Notably, I went on safari on both occasions, visiting the Zambian jungle and the Tanzanian Serengeti respectively. Out in the bush I discovered that wild African fauna are absolutely nothing like their captive counterparts Stateside. Observing our white safari guide chide and belittle the Black folks who served us in Zambia, I also discovered that anti-Black behavior is commonplace in post-colonial Africa. As an American tourist I was immune to this man’s entitled gaze, as well as to the features of racialized poverty all around me. Owing to my imperial privilege I was free to wade in Lake Malawi, hike to the plateau of Mt. Mulanji (the tallest African peak south of Kilimanjaro), explore the curio markets of Lilongwe and Dar Es Salaam, bask in the equatorial waters of the Indian Ocean, and tour a point of embarkation for the East African Slave Trade on the island of Zanzibar. “Powerful” doesn’t begin to describe it. I consider these memories priceless.

Of all the landmarks we visited while abroad, Victoria Falls was the most magnificent. I’ll never forget the journey there. It was the summer of 1999. My mom and I had arrived in Zimbabwe via London and Johannesburg on the most ample jets I’d ever ridden, where we stayed in Harare with my Auntie Kate’s extended family for a couple nights. Kate’s sister’s two tween children assumed we were rich (and I’m certain that in relative terms, we were.) They excitedly asked me to send them all sorts of Black American fashions when I got back to the States. I felt bad because I knew I wouldn’t be able to meet their requests. But they were the first African kids I’d ever met and it fulfilled me to learn about them, even if I was too young to be able to explain the term “cost-of-living” with effect and grace.

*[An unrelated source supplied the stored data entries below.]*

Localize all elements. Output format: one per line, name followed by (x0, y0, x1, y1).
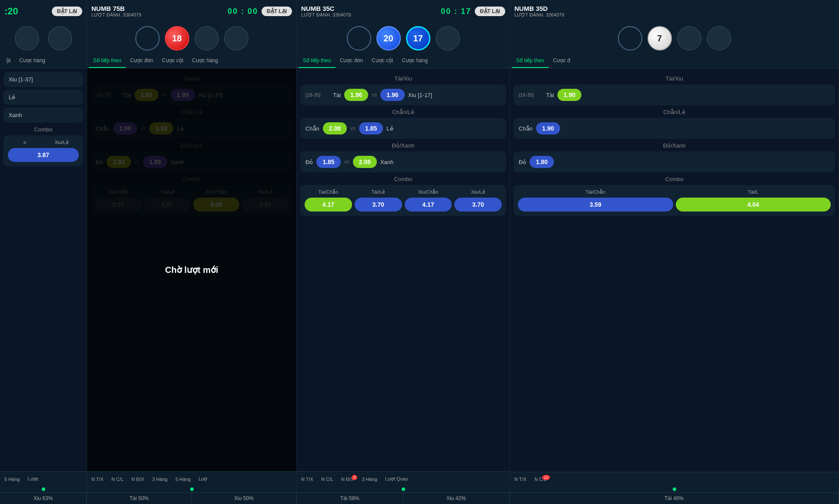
panel-header: NUMB 35C LƯỢT ĐÁNH. 3364078 00 : 17ĐẶT L… (297, 0, 510, 23)
panel-title-group: NUMB 35D LƯỢT ĐÁNH. 3364076 (514, 5, 564, 18)
section-title: Tài/Xiu (300, 75, 506, 82)
reset-button[interactable]: ĐẶT LẠI (52, 7, 82, 16)
section-title: Chẵn/Lẻ (300, 109, 506, 115)
combo-header: Tài/L (676, 189, 831, 195)
tabs-row: Số tiếp theoCược đơnCược cộtCược hàng (87, 54, 296, 68)
tabs-row: Số tiếp theoCược đơnCược cộtCược hàng (297, 54, 510, 68)
tab-2[interactable]: Cược cột (367, 54, 397, 68)
tab-2[interactable]: Cược cột (158, 54, 188, 68)
tab-3[interactable]: Cược hàng (397, 54, 432, 68)
ball-2 (677, 26, 701, 50)
panel-panel4: NUMB 35D LƯỢT ĐÁNH. 3364076 7Số tiếp the… (510, 0, 839, 504)
bet-left-odds[interactable]: 1.85 (316, 156, 340, 168)
bet-right-label: Xanh (9, 112, 22, 118)
bottom-tab-0[interactable]: N T/X (511, 474, 530, 484)
combo-header: Tài/Chẵn (518, 189, 673, 195)
bottom-tab-0[interactable]: N T/X (298, 474, 317, 484)
bet-right-odds[interactable]: 2.08 (353, 156, 377, 168)
bet-left-odds[interactable]: 2.08 (323, 122, 347, 134)
tab-3[interactable]: Cược hàng (188, 54, 222, 68)
waiting-text: Chờ lượt mới (165, 265, 218, 275)
combo-header: n (8, 140, 42, 145)
tab-0[interactable]: Số tiếp theo (89, 54, 126, 68)
bottom-tab-1[interactable]: N C/L (318, 474, 337, 484)
bet-left-label: Chẵn (305, 125, 319, 132)
bottom-tab-1[interactable]: N C/L 12 (531, 474, 550, 484)
combo-header: Tài/Lẻ (355, 189, 402, 195)
stats-row: Tài 50%Xiu 50% (87, 492, 296, 504)
combo-btn-0[interactable]: 4.17 (305, 198, 352, 212)
badge: 12 (542, 475, 550, 480)
combo-btn-1[interactable]: 3.70 (355, 198, 402, 212)
badge: 5 (352, 475, 357, 480)
score-display: :20 (4, 6, 18, 17)
combo-btn-3[interactable]: 3.70 (454, 198, 502, 212)
combo-btn-0[interactable]: 3.59 (518, 198, 673, 212)
reset-button[interactable]: ĐẶT LẠI (475, 7, 505, 16)
tab-1[interactable]: Cược hàng (15, 54, 50, 68)
section-title: Tài/Xiu (513, 75, 835, 82)
bet-left-odds[interactable]: 1.80 (530, 156, 554, 168)
panel-panel2: NUMB 75B LƯỢT ĐÁNH. 3364079 00 : 00ĐẶT L… (87, 0, 297, 504)
combo-btn-2[interactable]: 4.17 (405, 198, 452, 212)
bottom-tab-5[interactable]: Lượ (195, 474, 211, 484)
bottom-tab-1[interactable]: N C/L (108, 474, 127, 484)
panel-title: NUMB 35D (514, 5, 564, 12)
ball-3 (707, 26, 731, 50)
bet-right-odds[interactable]: 1.85 (359, 122, 383, 134)
section-title: Combo (3, 126, 83, 133)
ball-2: 17 (406, 26, 430, 50)
combo-header: Xiu/Lẻ (45, 140, 79, 145)
panel-content: Tài/Xiu[18-35]Tài1.96vs1.96Xiu [1-17]Chẵ… (297, 68, 510, 471)
bet-right-label: Xanh (380, 159, 393, 165)
bet-row: Xiu [1-37] (3, 72, 83, 87)
bet-left-odds[interactable]: 1.96 (344, 89, 368, 101)
bet-left-odds[interactable]: 1.90 (536, 122, 560, 134)
tab-0[interactable]: Số tiếp theo (299, 54, 336, 68)
panel-content: Chờ lượt mới Tài/Xiu[38-75]Tài1.93vs1.99… (87, 68, 296, 471)
progress-dot (673, 487, 676, 491)
stat-item-0: Xiu 63% (0, 493, 87, 504)
tab-1[interactable]: Cược đơn (336, 54, 367, 68)
tab-1[interactable]: Cược đơn (126, 54, 158, 68)
bottom-tab-0[interactable]: 5 Hàng (1, 474, 23, 484)
bet-row: [18-35]Tài1.90 (513, 84, 835, 105)
bottom-tab-2[interactable]: N Đ/X (128, 474, 148, 484)
ball-1: 18 (165, 26, 189, 50)
balls-row: 2017 (297, 23, 510, 54)
panel-title: NUMB 35C (301, 5, 351, 12)
tab-1[interactable]: Cược đ (549, 54, 575, 68)
ball-0 (618, 26, 642, 50)
stats-row: Xiu 63% (0, 492, 87, 504)
stat-item-1: Xiu 50% (192, 493, 297, 504)
bottom-tab-4[interactable]: 5 Hàng (172, 474, 194, 484)
bottom-tab-2[interactable]: N Đ/X 5 (338, 474, 357, 484)
combo-btn-0[interactable]: 3.87 (8, 148, 79, 162)
panel-header: NUMB 75B LƯỢT ĐÁNH. 3364079 00 : 00ĐẶT L… (87, 0, 296, 23)
bet-row: Xanh (3, 108, 83, 123)
bottom-tabs: N T/X N C/L 12 (510, 472, 839, 486)
bottom-tab-0[interactable]: N T/X (88, 474, 107, 484)
bet-left-label: Đỏ (305, 159, 313, 165)
balls-row: 18 (87, 23, 296, 54)
bet-right-odds[interactable]: 1.96 (380, 89, 404, 101)
bottom-tab-3[interactable]: 3 Hàng (148, 474, 171, 484)
panel-panel1: :20ĐẶT LẠIộtCược hàngXiu [1-37]LẻXanhCom… (0, 0, 87, 504)
stat-item-1: Xiu 42% (403, 493, 510, 504)
bet-left-odds[interactable]: 1.90 (557, 89, 581, 101)
panel-subtitle: LƯỢT ĐÁNH. 3364078 (301, 12, 351, 18)
tab-0[interactable]: ột (2, 54, 15, 68)
bottom-tab-1[interactable]: Lược (24, 474, 42, 484)
panel-title-group: NUMB 75B LƯỢT ĐÁNH. 3364079 (91, 5, 141, 18)
tab-0[interactable]: Số tiếp theo (512, 54, 549, 68)
bottom-tab-3[interactable]: 3 Hàng (358, 474, 380, 484)
bottom-tab-4[interactable]: Lượt Quay (382, 474, 412, 484)
combo-btn-1[interactable]: 4.04 (676, 198, 831, 212)
ball-1: 20 (376, 26, 401, 50)
reset-button[interactable]: ĐẶT LẠI (262, 7, 292, 16)
timer: 00 : 00 (228, 7, 258, 16)
bet-row: Lẻ (3, 90, 83, 105)
bet-range: [18-35] (305, 92, 329, 97)
ball-0 (135, 26, 160, 50)
ball-3 (224, 26, 248, 50)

From Harare, we travelled alone on a bus to a Zimbabwean city called Bulawayo. When I say this bus was packed, trust that I could not possibly exaggerate. In addition to being overfull with radiant dark-skinned faces, we were accompanied by several caged chickens. Mom and I shared our two-seat row with a Zimbabwean man who was holding two small children of his own in his arms. I was barely ten, and had never been prone to taking up a lot of physical space, but it had been a long day and I was exhausted. I started to drift toward slumber as we made our way down the country road, and rested my head on our neighbor’s shoulder as I sat on my mother’s lap. Mom shook me ever-so-lightly, telling me not to be rude and to give the man some space. He looked at her and said, “It’s fine, of course,” with a preternatural warmth I’d never observed a white stranger show in America. His easy smile soothed me; I napped well.

When we arrived in Bulawayo that night we took a cab from the bus station to a train station where we were to board a sleeper car. We were running late and my Mom was stressing; I assured her we’d make it, calming her somewhat. By the grace of the Motherland, we climbed aboard just as the train was set to depart. When the ticket-taker realized we were American, he overcharged us. Even so, our tickets ended up costing the equivalent of about $15 each. Thankful that we were on our way to our final destination, my mom found it easy to check her privilege in the face of this man’s prejudice and opportunism.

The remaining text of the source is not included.